§ Work request:
Only the text belongs in the copy: repeat each record exactly, without pictures.

━━━ Study material

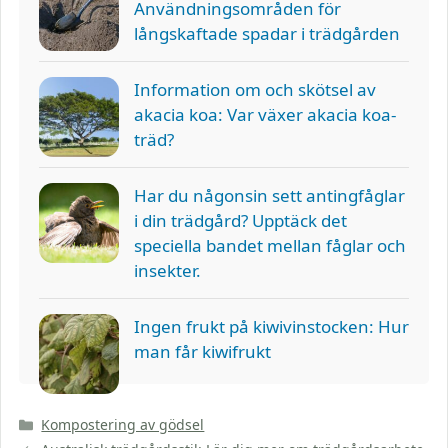
Användningsområden för
långskaftade spadar i trädgården
Information om och skötsel av
akacia koa: Var växer akacia koa-
träd?
Har du någonsin sett antingfåglar
i din trädgård? Upptäck det
speciella bandet mellan fåglar och
insekter.
Ingen frukt på kiwivinstocken: Hur
man får kiwifrukt
Kategorier
Kompostering av gödsel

━━━━━━

§ Task output:
Användningsområden för
långskaftade spadar i trädgården
Information om och skötsel av
akacia koa: Var växer akacia koa-
träd?
Har du någonsin sett antingfåglar
i din trädgård? Upptäck det
speciella bandet mellan fåglar och
insekter.
Ingen frukt på kiwivinstocken: Hur
man får kiwifrukt
Kategorier
Kompostering av gödsel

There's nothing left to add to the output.